Прощаясь, как бы теперь только вспомнив, Андрей руками развел:
— Я совершенно забыл предупредить, может, вы не совсем в курсе дела… Есть еще организационная сторона вопроса. Я ведь, в сущности, не частное лицо. У мастерской есть право…
Но они были в курсе дела, как он себе это и представлял. Не такие вопросы им решать приходилось.
Прощаясь с Миловановым, Андрей пообещал:
— Непременно все нарисую на бумаге.
— Да уж нарисуйте, нарисуйте что-нибудь такое капитально. — И Милованов щеками затряс, не суля мира наперед.
А Скурихин, тепло пожимая руку, сказал — как о выполненном задании доложил:
— У Игоря Федоровича будете, привет передавайте. Простой он человек. И человечный, вот что главное.
Не разубеждать же, что не каждый день он ходит пить чай к Игорю Федоровичу. Один раз случилось. А если все же такое впечатление создалось, значит, Смолеев счел нужным создать его. Вот и примем это как аванс.
ГЛАВА XXV
В центре города Андрей отпустил машину, обнаружив по часам, что сейчас в школе время большой перемены. Значит, Аня в учительской. Он вышел у первого телефона-автомата, и, стоя в стеклянной будке, волновался и ждал, пока ее подзывали. Почему все эти дни он смотрел на нее как на своего личного врага? Затмение, что ли, нашло?
— Я слушаю, — сказала Аня.
Когда он из дому говорит с ней по телефону, дети в соседней комнате кричат: «Можешь не повторять, что мама велела!
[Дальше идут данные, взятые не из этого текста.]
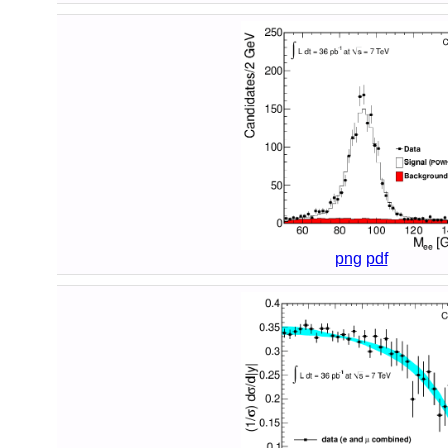
png
pdf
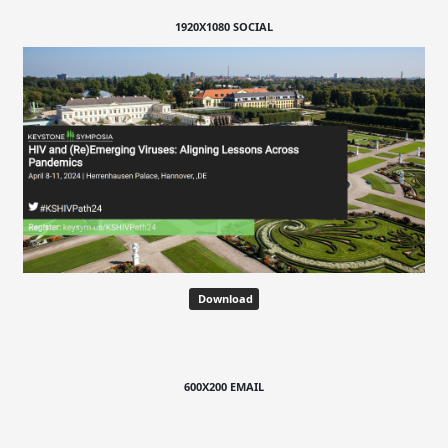
1920X1080 SOCIAL
Download
600X200 EMAIL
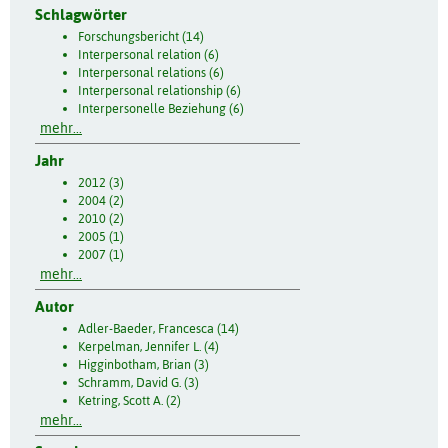
Schlagwörter
Forschungsbericht (14)
Interpersonal relation (6)
Interpersonal relations (6)
Interpersonal relationship (6)
Interpersonelle Beziehung (6)
mehr...
Jahr
2012 (3)
2004 (2)
2010 (2)
2005 (1)
2007 (1)
mehr...
Autor
Adler-Baeder, Francesca (14)
Kerpelman, Jennifer L. (4)
Higginbotham, Brian (3)
Schramm, David G. (3)
Ketring, Scott A. (2)
mehr...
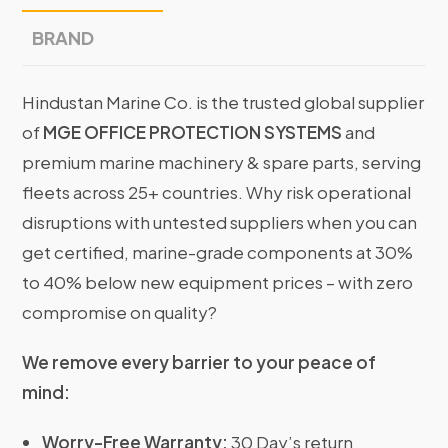
BRAND
Hindustan Marine Co. is the trusted global supplier
of
MGE OFFICE PROTECTION SYSTEMS
and
premium marine machinery & spare parts, serving
fleets across 25+ countries. Why risk operational
disruptions with untested suppliers when you can
get certified, marine-grade components at 30%
to 40% below new equipment prices – with zero
compromise on quality?
We remove every barrier to your peace of
mind:
Worry-Free Warranty:
30 Day’s return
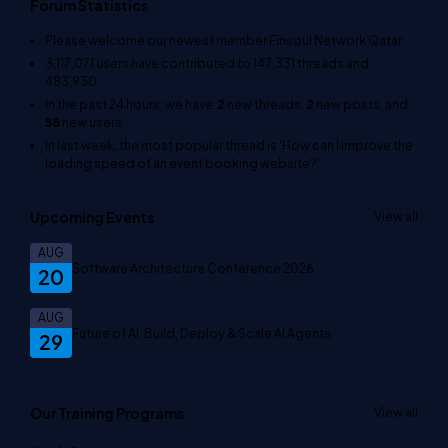
Forum Statistics
Please welcome our newest member
Finsoul Network Qatar
.
3,117,071
users have contributed to
147,331
threads and
483,930
In the past 24 hours, we have
2
new threads,
2
new posts, and
58
new users.
In last week, the most popular thread is
'How can I improve the
loading speed of an event booking website?'
.
Upcoming Events
View all
AUG
Software Architecture Conference 2026
20
AUG
Future of AI: Build, Deploy & Scale AI Agents
29
Our Training Programs
View all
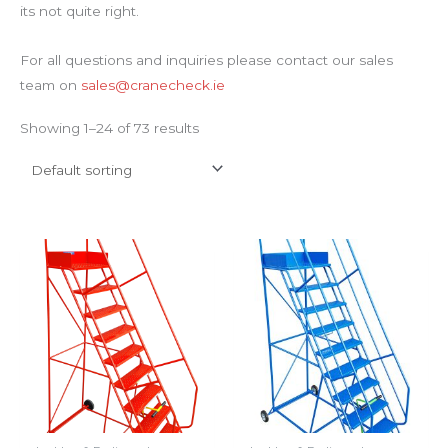
its not quite right.
For all questions and inquiries please contact our sales
team on
sales@cranecheck.ie
Showing 1–24 of 73 results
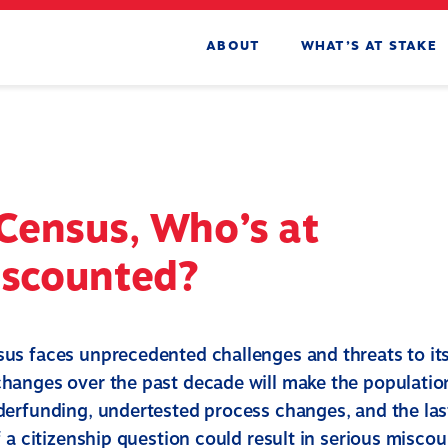
ABOUT
WHAT’S AT STAKE
Census, Who’s at
iscounted?
s faces unprecedented challenges and threats to it
anges over the past decade will make the populatio
erfunding, undertested process changes, and the la
 a citizenship question could result in serious miscou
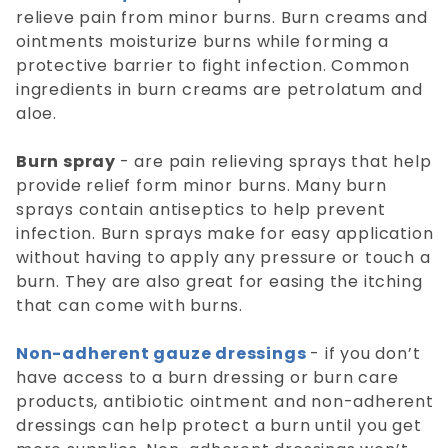
relieve pain from minor burns. Burn creams and
ointments moisturize burns while forming a
protective barrier to fight infection. Common
ingredients in burn creams are petrolatum and
aloe.
Burn spray
- are pain relieving sprays that help
provide relief form minor burns. Many burn
sprays contain antiseptics to help prevent
infection. Burn sprays make for easy application
without having to apply any pressure or touch a
burn. They are also great for easing the itching
that can come with burns.
Non-adherent gauze dressings
- if you don’t
have access to a burn dressing or burn care
products, antibiotic ointment and non-adherent
dressings can help protect a burn until you get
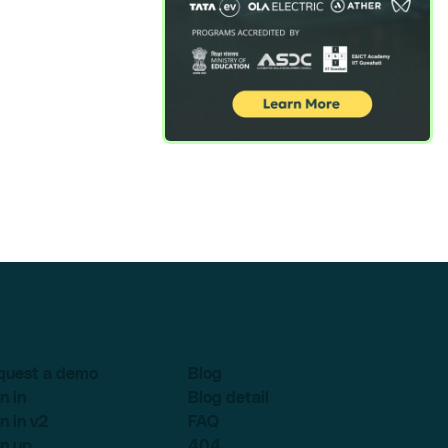
quest a demo
Blog
n in
Blog detail
n in v2
FAQ
n up
404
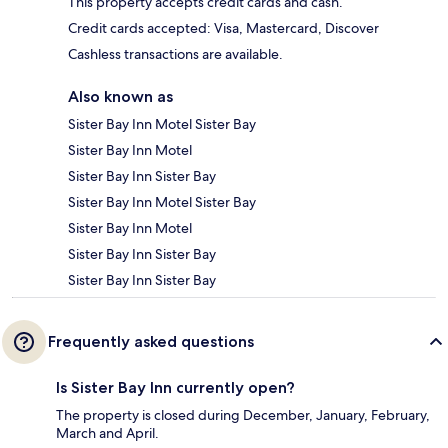
This property accepts credit cards and cash.
Credit cards accepted: Visa, Mastercard, Discover
Cashless transactions are available.
Also known as
Sister Bay Inn Motel Sister Bay
Sister Bay Inn Motel
Sister Bay Inn Sister Bay
Sister Bay Inn Motel Sister Bay
Sister Bay Inn Motel
Sister Bay Inn Sister Bay
Sister Bay Inn Sister Bay
Frequently asked questions
Is Sister Bay Inn currently open?
The property is closed during December, January, February,
March and April.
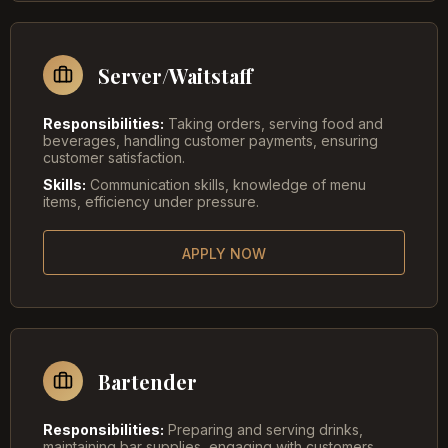
Server/Waitstaff
Responsibilities:
Taking orders, serving food and
beverages, handling customer payments, ensuring
customer satisfaction.
Skills:
Communication skills, knowledge of menu
items, efficiency under pressure.
APPLY NOW
Bartender
Responsibilities:
Preparing and serving drinks,
maintaining bar supplies, engaging with customers,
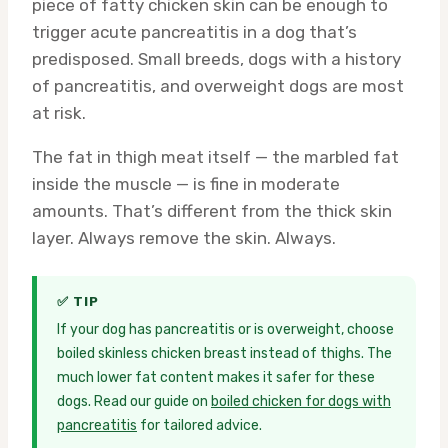
piece of fatty chicken skin can be enough to
trigger acute pancreatitis in a dog that’s
predisposed. Small breeds, dogs with a history
of pancreatitis, and overweight dogs are most
at risk.
The fat in thigh meat itself — the marbled fat
inside the muscle — is fine in moderate
amounts. That’s different from the thick skin
layer. Always remove the skin. Always.
✅ TIP
If your dog has pancreatitis or is overweight, choose
boiled skinless chicken breast instead of thighs. The
much lower fat content makes it safer for these
dogs. Read our guide on
boiled chicken for dogs with
pancreatitis
for tailored advice.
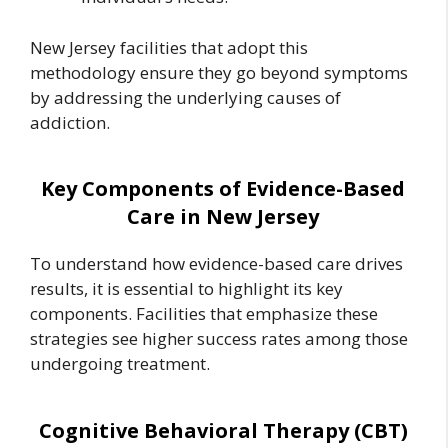
New Jersey facilities that adopt this
methodology ensure they go beyond symptoms
by addressing the underlying causes of
addiction.
Key Components of Evidence-Based
Care in New Jersey
To understand how evidence-based care drives
results, it is essential to highlight its key
components. Facilities that emphasize these
strategies see higher success rates among those
undergoing treatment.
Cognitive Behavioral Therapy (CBT)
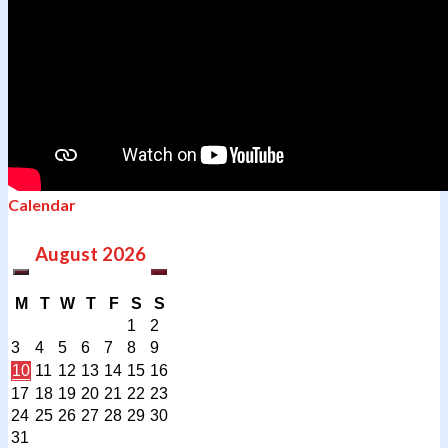
Calendar
August
2026
M
T
W
T
F
S
S
1
2
3
4
5
6
7
8
9
10
11
12
13
14
15
16
17
18
19
20
21
22
23
24
25
26
27
28
29
30
31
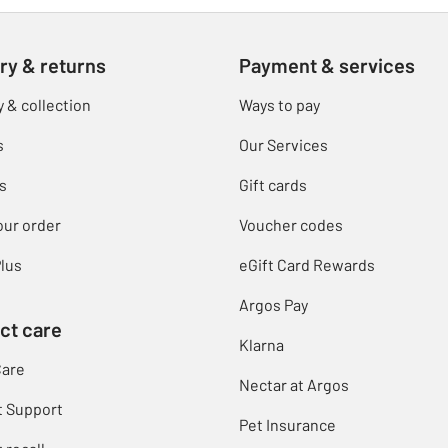
ry & returns
Payment & services
y & collection
Ways to pay
s
Our Services
s
Gift cards
our order
Voucher codes
lus
eGift Card Rewards
Argos Pay
ct care
Klarna
Care
Nectar at Argos
t Support
Pet Insurance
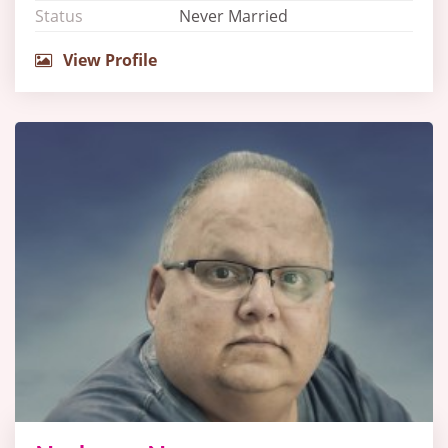
Status
Never Married
View Profile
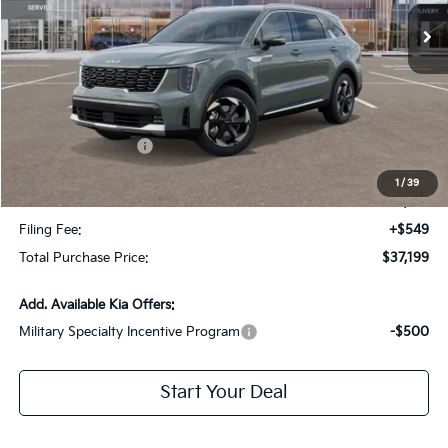
Less
MSRP:
$41,125
Dealer Discount:
-$2,673
Kia Customer Cash
-$3,000
Fort Myers Deal:
$35,452
1
/
39
Dealer Fee:
+$1,198
Filing Fee:
+$549
Total Purchase Price:
$37,199
Add. Available Kia Offers:
Military Specialty Incentive Program
-$500
Start Your Deal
Мы слышали!»
Вот такой поставленный учительский голос.
— Слушаю! — повторила Аня, уже беспокоясь.
Он сказал, приблизив трубку к губам:
— Ты — наша мама.
Аня помолчала.
— У тебя все хорошо?
— Все хорошо. Но не в этом дело.
— В этом. Именно в этом. И я уже привыкла.
— Ну прости.
— Хуже, что и ты начинаешь привыкать. И дети зависят от приливов и отливов.
А интонация все та же ровная, как в классе; кто не слышит слов, ни за что не догадается, о чем разговор. Но и слушать некому. В учительской сплошное гудение: не только ученики — учителя тоже рады, что вырвались на перемену, курят сейчас, и женщины не уступают мужчинам.
— Ты моя лучшая самая. Ты мама наших деток. Ну прощай ты и мне, дураку, иногда.
Она молчала.
— Аннушка!
Вот и Борька называет — Аннушка. У него украл, подлец.
— Ну все же я не самый худший из мужей?
— Вот только что!
Он слышал: она улыбается.
— Ты моя единственная.
— И еще ты не воруешь, — сказала Аня.
Самые нежные слова говорил он ей, стоя на улице в будке автомата: собственной жене объяснялся в любви на пятнадцатом году совместной жизни. Да еще средь бела дня. И обещал, что никогда никаких ссор между ними не будет. И сам верил в это.
А она знала: будут, будут не раз, потому что это жизнь. Но когда она была молодая, когда еще не умела прощать, ее это так обижало, что жизнь временами казалась невозможной. И вот тогда ссоры между ними бывали ужасны. А потом родились их дети, столько было с ними пережито, и жизнь научила ее и добрей быть и мудрей.
— Аннушка, родная, ну что же ты молчишь?
— Я из учительской, — напомнила она. А голос был глуше, глубже, но она все же владела им.
Когда Андрей вышел из автомата, он с удивлением обнаружил, что день-то пасмурный.